2. Remember: it’s five o’clock somewhere, even if it’s only 9 am at the stadium. If you haven’t started drinking by the time you arrive, chances are that you’re at least one mimosa or, God forbid, Bloody Mary behind (Bet you’re glad you ate now, right?). But remember to pace yourself. Write it on your hand if you need to because the last thing you want is to end up being that girl. Or worse, miss the game.

3. Wear the right clothes. Do not – I repeat, DO NOT – show up in a pink t-shirt (unless pink is one of the school’s colors, in which case you probably aren’t going to a college football tailgate). Also, dress appropriately. It’s a tailgate, not brunch with your girlfriends. Don’t fight the weather.
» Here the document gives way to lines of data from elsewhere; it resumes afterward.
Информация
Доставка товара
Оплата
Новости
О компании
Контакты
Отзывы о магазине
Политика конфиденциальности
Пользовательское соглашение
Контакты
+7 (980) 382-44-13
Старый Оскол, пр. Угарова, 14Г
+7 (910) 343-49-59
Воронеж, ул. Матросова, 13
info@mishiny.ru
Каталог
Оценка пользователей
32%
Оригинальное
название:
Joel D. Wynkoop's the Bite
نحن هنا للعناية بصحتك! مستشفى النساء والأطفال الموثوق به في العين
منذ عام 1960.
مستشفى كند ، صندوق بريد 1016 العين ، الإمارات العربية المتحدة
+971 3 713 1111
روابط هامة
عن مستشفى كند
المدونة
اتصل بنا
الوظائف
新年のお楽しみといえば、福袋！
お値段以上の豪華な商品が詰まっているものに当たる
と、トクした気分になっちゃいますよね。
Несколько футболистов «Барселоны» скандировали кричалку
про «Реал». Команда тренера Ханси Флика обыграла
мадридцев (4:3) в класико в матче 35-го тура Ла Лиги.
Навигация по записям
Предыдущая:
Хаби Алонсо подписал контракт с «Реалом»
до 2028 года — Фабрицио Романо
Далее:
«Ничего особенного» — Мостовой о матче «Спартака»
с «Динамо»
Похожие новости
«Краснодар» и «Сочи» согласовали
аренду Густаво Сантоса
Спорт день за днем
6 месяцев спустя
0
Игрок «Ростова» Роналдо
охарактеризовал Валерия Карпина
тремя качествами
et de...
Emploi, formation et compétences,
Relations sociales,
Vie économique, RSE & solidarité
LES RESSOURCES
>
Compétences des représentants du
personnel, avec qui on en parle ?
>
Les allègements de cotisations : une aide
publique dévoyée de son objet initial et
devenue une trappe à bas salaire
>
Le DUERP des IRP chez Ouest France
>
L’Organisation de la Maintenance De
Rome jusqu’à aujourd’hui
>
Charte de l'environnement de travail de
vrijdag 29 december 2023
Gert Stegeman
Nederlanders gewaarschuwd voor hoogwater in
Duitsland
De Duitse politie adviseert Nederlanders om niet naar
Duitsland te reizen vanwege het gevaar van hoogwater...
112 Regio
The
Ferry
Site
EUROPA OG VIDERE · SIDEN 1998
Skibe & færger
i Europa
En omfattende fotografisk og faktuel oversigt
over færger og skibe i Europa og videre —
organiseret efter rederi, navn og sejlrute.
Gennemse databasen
Anything below 60 degrees means that cute new tank top also needs a cute new sweater. No heels. Not only will your feet will hate you but so will a majority of your fellow female tailgaters. And absolutely no hair bows.

Pink AL shirt

4. Avoid bringing a purse larger than a clutch (I promise you’ll regret it) and make sure to put at least $50 cash in it.

5. If you’re a graduate/above the age of 21, leave the face paint at home. Actually, even if you’re in college, no face paint. Let the guys handle it.

6. Going along with #2, a small bladder is your best friend. I know it’s hard, but do your best to take it easy on the liquids. Who wants to frequent a porta potty at all, let alone one with an inevitably long line? Not this girl. Speaking of porta potties, hand sanitizer is your second best friend.

7. Unless you’re hosting the tailgate, no one really expects a girl – especially a first timer – to bring anything more than a store-bought cookie tray. Show up with a 24-pack of beer and you’ll instantly make 15+ friends. Show up knowing anything about the opposing team’s defensive line and you’ll probably walk away with a proposal.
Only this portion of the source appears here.